§ Your instructions
Images should be omitted while the rest of the data is duplicated exactly.
** Opening Supplied material block **
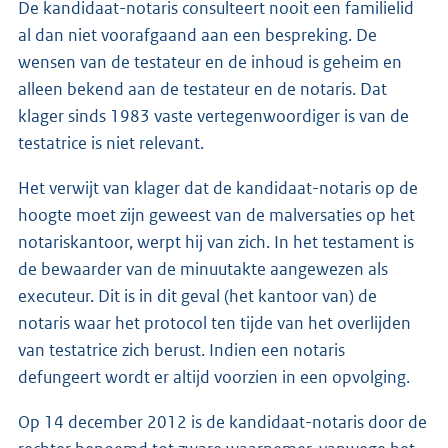
De kandidaat-notaris consulteert nooit een familielid
al dan niet voorafgaand aan een bespreking. De
wensen van de testateur en de inhoud is geheim en
alleen bekend aan de testateur en de notaris. Dat
klager sinds 1983 vaste vertegenwoordiger is van de
testatrice is niet relevant.
Het verwijt van klager dat de kandidaat-notaris op de
hoogte moet zijn geweest van de malversaties op het
notariskantoor, werpt hij van zich. In het testament is
de bewaarder van de minuutakte aangewezen als
executeur. Dit is in dit geval (het kantoor van) de
notaris waar het protocol ten tijde van het overlijden
van testatrice zich berust. Indien een notaris
defungeert wordt er altijd voorzien in een opvolging.
Op 14 december 2012 is de kandidaat-notaris door de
** Closing Supplied material block **
§ Written solution
De kandidaat-notaris consulteert nooit een familielid
al dan niet voorafgaand aan een bespreking. De
wensen van de testateur en de inhoud is geheim en
alleen bekend aan de testateur en de notaris. Dat
klager sinds 1983 vaste vertegenwoordiger is van de
testatrice is niet relevant.
Het verwijt van klager dat de kandidaat-notaris op de
hoogte moet zijn geweest van de malversaties op het
notariskantoor, werpt hij van zich. In het testament is
de bewaarder van de minuutakte aangewezen als
executeur. Dit is in dit geval (het kantoor van) de
notaris waar het protocol ten tijde van het overlijden
van testatrice zich berust. Indien een notaris
defungeert wordt er altijd voorzien in een opvolging.
Op 14 december 2012 is de kandidaat-notaris door de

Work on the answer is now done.